This second Ludovic Travers mystery has been hailed as one of the significant Golden Age murder mysteries and I was pleased to receive a review copy from Dean Street Press. It is an incredibly mystifying novel, with a seemingly unbreakable alibi, foreign travels and some double dealing with servants and a sought after will. It has everything, with the addition of a series of letters addressed to newspapers announcing a murder. Unlike Christie’s announced murder, there is a scarcity of detail for detectives both amateur and professional to go on when trying to be on the scene. Reassuringly women and children are to be excluded, but it adds to the detail of a complex but satisfying puzzle.
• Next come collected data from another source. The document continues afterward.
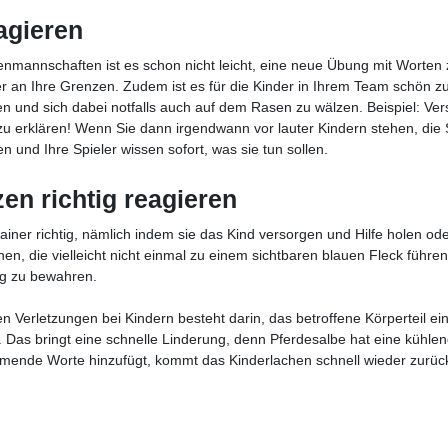
agieren
enmannschaften ist es schon nicht leicht, eine neue Übung mit Worten 
ler an Ihre Grenzen. Zudem ist es für die Kinder in Ihrem Team schön z
n und sich dabei notfalls auch auf dem Rasen zu wälzen. Beispiel: Ve
u erklären! Wenn Sie dann irgendwann vor lauter Kindern stehen, die S
nd Ihre Spieler wissen sofort, was sie tun sollen.
en richtig reagieren
ainer richtig, nämlich indem sie das Kind versorgen und Hilfe holen od
n, die vielleicht nicht einmal zu einem sichtbaren blauen Fleck führe
ung zu bewahren.
en Verletzungen bei Kindern besteht darin, das betroffene Körperteil ei
 Das bringt eine schnelle Linderung, denn Pferdesalbe hat eine kühle
mende Worte hinzufügt, kommt das Kinderlachen schnell wieder zurüc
The murder, when it takes place, becomes the target of investigation by Scotland Yard detectives whose reputation is formidable. A businessman brings in an ex CID officer Franklin who is to launch a private detective agency on the basis of a high profile case. Ludovic Travers trades on a little nepotism to add his lateral thinking to the mystery, together with his Bunterish manservant, Palmer. When the murder of the much disliked T.T Richleigh takes place, the scene is soon closely examined by all parties and the pursuit begins. While there is a clear motive, the alibis seem unbreakable as much rushing about must take place. Language traps are set, island hopping takes place, as tragedy is revealed. Franklin emerges a determined detective, risking life and limb in order to sort out the mystery. Travers’ contribution is small but significant as he has spotted possible connections from a seemingly irrelevant event. He is on track to become more involved in the mysteries dominating the public imagination, a progress which will take him through sixty more novels.
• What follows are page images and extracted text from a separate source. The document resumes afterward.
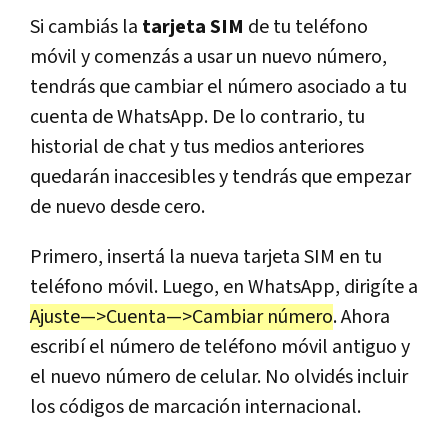
Si cambiás la
tarjeta SIM
de tu teléfono
móvil y comenzás a usar un nuevo número,
tendrás que cambiar el número asociado a tu
cuenta de WhatsApp. De lo contrario, tu
historial de chat y tus medios anteriores
quedarán inaccesibles y tendrás que empezar
de nuevo desde cero.
Primero, insertá la nueva tarjeta SIM en tu
teléfono móvil. Luego, en WhatsApp, dirigíte a
Ajuste—>Cuenta—>Cambiar número
. Ahora
escribí el número de teléfono móvil antiguo y
el nuevo número de celular. No olvidés incluir
los códigos de marcación internacional.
This is a confident novel for a second book, full of the little tricks of an established writer. A locked room and notes contributing to the solution abound, both confusing and eventually explained. The element that lifts this novel is the inclusion at the very start of two seemingly unrelated scenes, one domestic, one apparently spy related. It is only at the end when all is explained that the reader realises why they were included, and the tragic implications of their effects.
Altogether this is an enviable, assured piece of writing which has everything desirable in a murder mystery puzzle. The victim is unpopular, the crime more mechanical than tragic, the mystery is deep. Sayers called this a “workmanlike” novel, and it succeeds in being a compelling read. My one quibble is with Bush’s depiction of women as servants or perhaps objects of pity. His men are clever and inventive, questioning and intuitive, but the women do seem to just exist to further the story. Given the time of writing this is perhaps not surprising; in 1929 the fact that many popular writers were female did not mean that they featured heavily as detectives or strong characters. Bush was a talented, comprehensive writer who leaves no stone unturned in writing this, his most popular novel, not perhaps perfect but extremely entertaining.
I enjoyed reading this book, and it is definitely a classic of its type. Meanwhile I seem to be reading many books but not quite getting round to posting about them; my current M.A. is creeping up the agenda!